Via the comments at Tim Worstall’s I found this article which, if it had been written as a parody, would have made the author a genius:
I’m a young Indigenous man from the south coast of New South Wales.
While growing up, I was faced with a different kind of racism.
I have always been proud of being Aboriginal, but people have always told me that I’m not.
They would say that I’m too white and I have red hair — and that these features mean I can’t be Indigenous.
Adam Piggott did a good post back in July on the Australian Aboriginal industry which allows pasty folk with dubious claims to Aboriginal ancestry to access monies, privileges, and programmes intended to assist genuine Aboriginal communities out in the bush. US Senator Elizabeth Warren did much the same, claiming Cherokee ancestry in order to land an affirmative action place at Harvard Law School, so it’s not just an Australian thing. Is this kid in the article Aborigine? Well, if Linda Sarsour can call herself black I guess he can be anything he likes. He’s not easily dissuaded, anyway:
But luckily, I’m not very good at listening to people who tell me things that I don’t want to hear.
The options in front of this boy are wide indeed, ranging from politician to corporate manager to divorced woman. But this is the passage that really stood out:
So, straight away I think of a way to show my Aboriginal background either through art, didgeridoo playing, language, stories, culture, and Aboriginal songs and dances.
I’ve created artworks for my friends and family and I’ve taught other students how to circular breathe while playing a didgeridoo.

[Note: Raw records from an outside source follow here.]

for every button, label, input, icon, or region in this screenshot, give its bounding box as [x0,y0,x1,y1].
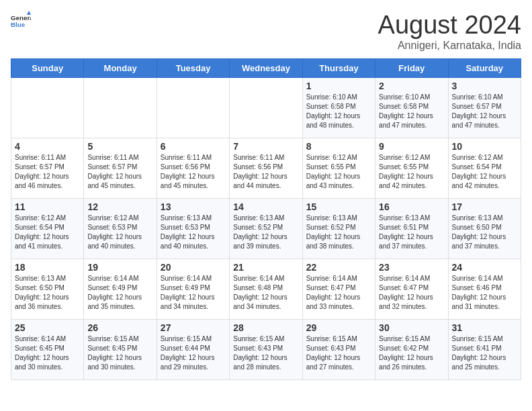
calendar-cell: 2Sunrise: 6:10 AM Sunset: 6:58 PM Daylig… [375,78,448,138]
day-number: 13 [161,201,226,212]
calendar-cell: 18Sunrise: 6:13 AM Sunset: 6:50 PM Dayli… [11,259,84,320]
day-number: 23 [379,262,444,273]
weekday-header-row: SundayMondayTuesdayWednesdayThursdayFrid… [11,59,521,78]
day-number: 25 [15,322,80,333]
title-block: August 2024 Annigeri, Karnataka, India [378,11,521,52]
calendar-cell [157,78,229,138]
day-info: Sunrise: 6:12 AM Sunset: 6:55 PM Dayligh… [306,153,371,191]
weekday-header-friday: Friday [375,59,448,78]
day-info: Sunrise: 6:14 AM Sunset: 6:49 PM Dayligh… [87,274,152,312]
day-number: 22 [306,262,371,273]
calendar-cell: 8Sunrise: 6:12 AM Sunset: 6:55 PM Daylig… [302,138,375,199]
calendar-cell: 24Sunrise: 6:14 AM Sunset: 6:46 PM Dayli… [448,259,521,320]
day-number: 16 [379,201,444,212]
calendar-cell: 17Sunrise: 6:13 AM Sunset: 6:50 PM Dayli… [448,199,521,259]
location: Annigeri, Karnataka, India [378,40,521,52]
weekday-header-wednesday: Wednesday [230,59,302,78]
day-number: 24 [452,262,517,273]
month-title: August 2024 [378,11,521,40]
weekday-header-sunday: Sunday [11,59,84,78]
day-number: 30 [379,322,444,333]
calendar-cell: 20Sunrise: 6:14 AM Sunset: 6:49 PM Dayli… [157,259,229,320]
logo-icon: General Blue [11,11,31,31]
calendar-cell: 5Sunrise: 6:11 AM Sunset: 6:57 PM Daylig… [84,138,157,199]
day-number: 19 [87,262,152,273]
day-number: 17 [452,201,517,212]
day-info: Sunrise: 6:12 AM Sunset: 6:54 PM Dayligh… [452,153,517,191]
calendar-cell: 16Sunrise: 6:13 AM Sunset: 6:51 PM Dayli… [375,199,448,259]
weekday-header-monday: Monday [84,59,157,78]
calendar-cell: 7Sunrise: 6:11 AM Sunset: 6:56 PM Daylig… [230,138,302,199]
calendar-table: SundayMondayTuesdayWednesdayThursdayFrid… [11,58,521,380]
day-info: Sunrise: 6:14 AM Sunset: 6:46 PM Dayligh… [452,274,517,312]
day-info: Sunrise: 6:14 AM Sunset: 6:45 PM Dayligh… [15,334,80,372]
calendar-week-row: 25Sunrise: 6:14 AM Sunset: 6:45 PM Dayli… [11,320,521,380]
day-info: Sunrise: 6:12 AM Sunset: 6:54 PM Dayligh… [15,214,80,251]
day-info: Sunrise: 6:10 AM Sunset: 6:57 PM Dayligh… [452,93,517,130]
day-info: Sunrise: 6:14 AM Sunset: 6:48 PM Dayligh… [233,274,298,312]
calendar-week-row: 4Sunrise: 6:11 AM Sunset: 6:57 PM Daylig… [11,138,521,199]
calendar-cell: 10Sunrise: 6:12 AM Sunset: 6:54 PM Dayli… [448,138,521,199]
day-info: Sunrise: 6:15 AM Sunset: 6:41 PM Dayligh… [452,334,517,372]
calendar-cell [11,78,84,138]
day-number: 5 [87,141,152,152]
day-info: Sunrise: 6:13 AM Sunset: 6:52 PM Dayligh… [233,214,298,251]
day-info: Sunrise: 6:13 AM Sunset: 6:52 PM Dayligh… [306,214,371,251]
calendar-cell [84,78,157,138]
day-number: 3 [452,81,517,91]
day-number: 29 [306,322,371,333]
day-number: 4 [15,141,80,152]
weekday-header-saturday: Saturday [448,59,521,78]
day-number: 27 [161,322,226,333]
day-info: Sunrise: 6:15 AM Sunset: 6:43 PM Dayligh… [233,334,298,372]
svg-marker-2 [27,11,31,15]
calendar-cell: 13Sunrise: 6:13 AM Sunset: 6:53 PM Dayli… [157,199,229,259]
day-number: 12 [87,201,152,212]
day-info: Sunrise: 6:10 AM Sunset: 6:58 PM Dayligh… [306,93,371,130]
day-number: 20 [161,262,226,273]
svg-text:Blue: Blue [11,21,26,28]
day-info: Sunrise: 6:15 AM Sunset: 6:45 PM Dayligh… [87,334,152,372]
svg-text:General: General [11,14,31,21]
day-info: Sunrise: 6:11 AM Sunset: 6:57 PM Dayligh… [87,153,152,191]
day-number: 28 [233,322,298,333]
day-info: Sunrise: 6:14 AM Sunset: 6:47 PM Dayligh… [379,274,444,312]
calendar-cell: 30Sunrise: 6:15 AM Sunset: 6:42 PM Dayli… [375,320,448,380]
calendar-cell: 19Sunrise: 6:14 AM Sunset: 6:49 PM Dayli… [84,259,157,320]
day-info: Sunrise: 6:15 AM Sunset: 6:44 PM Dayligh… [161,334,226,372]
day-info: Sunrise: 6:11 AM Sunset: 6:57 PM Dayligh… [15,153,80,191]
day-number: 21 [233,262,298,273]
day-number: 8 [306,141,371,152]
calendar-cell: 29Sunrise: 6:15 AM Sunset: 6:43 PM Dayli… [302,320,375,380]
calendar-week-row: 11Sunrise: 6:12 AM Sunset: 6:54 PM Dayli… [11,199,521,259]
day-info: Sunrise: 6:13 AM Sunset: 6:53 PM Dayligh… [161,214,226,251]
calendar-cell: 3Sunrise: 6:10 AM Sunset: 6:57 PM Daylig… [448,78,521,138]
day-info: Sunrise: 6:13 AM Sunset: 6:51 PM Dayligh… [379,214,444,251]
day-info: Sunrise: 6:11 AM Sunset: 6:56 PM Dayligh… [233,153,298,191]
day-number: 14 [233,201,298,212]
day-number: 11 [15,201,80,212]
day-number: 1 [306,81,371,91]
day-info: Sunrise: 6:15 AM Sunset: 6:43 PM Dayligh… [306,334,371,372]
day-info: Sunrise: 6:11 AM Sunset: 6:56 PM Dayligh… [161,153,226,191]
calendar-cell: 31Sunrise: 6:15 AM Sunset: 6:41 PM Dayli… [448,320,521,380]
calendar-cell: 1Sunrise: 6:10 AM Sunset: 6:58 PM Daylig… [302,78,375,138]
day-number: 7 [233,141,298,152]
day-info: Sunrise: 6:12 AM Sunset: 6:55 PM Dayligh… [379,153,444,191]
weekday-header-tuesday: Tuesday [157,59,229,78]
calendar-cell: 6Sunrise: 6:11 AM Sunset: 6:56 PM Daylig… [157,138,229,199]
day-info: Sunrise: 6:14 AM Sunset: 6:49 PM Dayligh… [161,274,226,312]
calendar-cell: 11Sunrise: 6:12 AM Sunset: 6:54 PM Dayli… [11,199,84,259]
calendar-cell: 23Sunrise: 6:14 AM Sunset: 6:47 PM Dayli… [375,259,448,320]
day-number: 10 [452,141,517,152]
day-info: Sunrise: 6:13 AM Sunset: 6:50 PM Dayligh… [15,274,80,312]
day-number: 9 [379,141,444,152]
day-info: Sunrise: 6:12 AM Sunset: 6:53 PM Dayligh… [87,214,152,251]
day-info: Sunrise: 6:14 AM Sunset: 6:47 PM Dayligh… [306,274,371,312]
calendar-cell: 26Sunrise: 6:15 AM Sunset: 6:45 PM Dayli… [84,320,157,380]
calendar-cell: 15Sunrise: 6:13 AM Sunset: 6:52 PM Dayli… [302,199,375,259]
calendar-cell: 21Sunrise: 6:14 AM Sunset: 6:48 PM Dayli… [230,259,302,320]
day-info: Sunrise: 6:10 AM Sunset: 6:58 PM Dayligh… [379,93,444,130]
calendar-cell: 25Sunrise: 6:14 AM Sunset: 6:45 PM Dayli… [11,320,84,380]
calendar-cell: 9Sunrise: 6:12 AM Sunset: 6:55 PM Daylig… [375,138,448,199]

When I was in Melbourne some government body or other put on a display of “Aboriginal culture” in Federation Square and advertised it all over town. I guessed in advance that it would consist of a bunch of primitives sat around bashing drums while metropolitan white folk looked on as if they were visiting a zoo. Child-like art would be on display wrapped in copious quantities of mumbo-jumbo. I passed by one Saturday afternoon and sure enough, that’s exactly what it was. A more patronising exhibition I couldn’t imagine, and it must have been soul-destroying for any Aborigine who aspires to be something more than a museum piece for liberal whites. Any who did would find ginger palefaces have crowded them out and, to rub salt in the wound, are now boasting about how they’ve learned the didgeridoo and circular breathing. What is absolutely certain is the urban elites don’t want these Aborigines getting off their knees any time soon or – horror! – turning up to live next door. Which is why they keep reminding them that their place in Australian society is as little more than curios, and an excuse to keep the guilt-industry motoring along on taxpayer cash.
I mentioned drums earlier for a reason. One thing supposedly right-on palefaces like to do is marvel at dark people’s “sense of rhythm”. Nobody would be interested in an Aborigine – or an African – who’d learned the violin, clarinet, or piano (none of which require rhythm, of course); all they want to do is see them whack drums in an ethnically-authentic fashion while marvelling at their supposed natural talent. South Park covered this brilliantly here:
I had occasion to stumble into some anecdotal evidence on this topic. A friend and colleague is from Jamaica but her daughter – whose father is also Jamaican – grew up in Scotland. My friend can dance as all good Jamaicans can; alas, her daughter is absolutely hopeless and has no sense of rhythm whatsoever. It seems dancing in a Caribbean manner is dependent on growing up in the Caribbean rather than genes or skin-colour. Fortunately my friend, who holds a Masters in Engineering and a PhD in something similar, grew up in an environment where education, self-sufficiency, and genuine achievement were considered more important than “keeping it real” as defined by wealthy, privileged whites; she also believes her daughter’s education is more important than her lack of dancing ability.
Maybe one day Australia’s Aborigines will enjoy such an environment, too?